(Beginning of Recorded information)

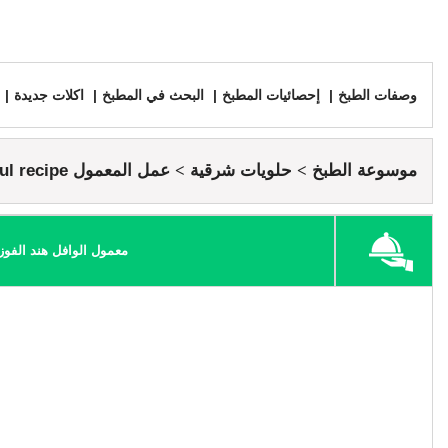
وصفات الطبخ
إحصائيات المطبخ
البحث في المطبخ
اكلات جديدة
موسوعة الطبخ
حلويات شرقية
عمل المعمول maamoul recipe
معمول الوافل هند الفوز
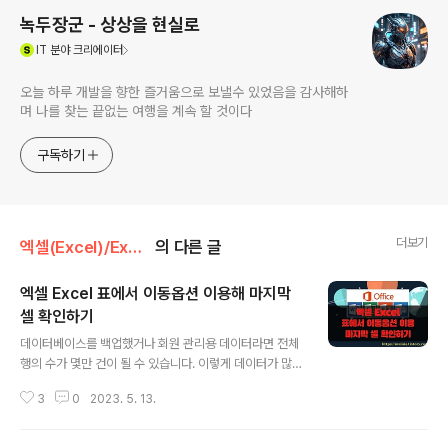
녹두장군 - 상상을 현실로
(새창열림)
IT
분야 크리에이터
오늘 하루 개발을 향한 즐거움으로 보낼수 있었음을 감사해하
며 나를 찾는 끝없는 여행을 계속 할 것이다
구독하기
더보기
엑셀(Excel)/Excel
의 다른 글
엑셀 Excel 표에서 이동옵션 이용해 마지막
셀 확인하기
글 내용
데이터베이스를 백업했거나 회원 관리용 데이터라면 전체
행의 수가 몇만 건이 될 수 있습니다. 이렇게 데이터가 많으
면 마지막 셀을 찾을 때 스크롤을 사용해야 합니다. 데이터
3
0
2023. 5. 13.
가 있는 마지막까지 영역을 선택하고 싶을 때 스크롤이 아
닌 빠르고 싶게 이동하는 방법이 있습니다. 이동 옵션을 사
용하면 데이터 영역의 좌측, 하단 끝으로 이동이 가능합니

(End of Recorded information)

Set every line of the records down again exactly, and exclude all pictures.

وصفات الطبخ
إحصائيات المطبخ
البحث في المطبخ
اكلات جديدة
موسوعة الطبخ
حلويات شرقية
عمل المعمول maamoul recipe
معمول الوافل هند الفوز
녹두장군 - 상상을 현실로
(새창열림)
IT
분야 크리에이터
오늘 하루 개발을 향한 즐거움으로 보낼수 있었음을 감사해하
며 나를 찾는 끝없는 여행을 계속 할 것이다
구독하기
더보기
엑셀(Excel)/Excel
의 다른 글
엑셀 Excel 표에서 이동옵션 이용해 마지막
셀 확인하기
글 내용
데이터베이스를 백업했거나 회원 관리용 데이터라면 전체
행의 수가 몇만 건이 될 수 있습니다. 이렇게 데이터가 많으
면 마지막 셀을 찾을 때 스크롤을 사용해야 합니다. 데이터
3
0
2023. 5. 13.
가 있는 마지막까지 영역을 선택하고 싶을 때 스크롤이 아
닌 빠르고 싶게 이동하는 방법이 있습니다. 이동 옵션을 사
용하면 데이터 영역의 좌측, 하단 끝으로 이동이 가능합니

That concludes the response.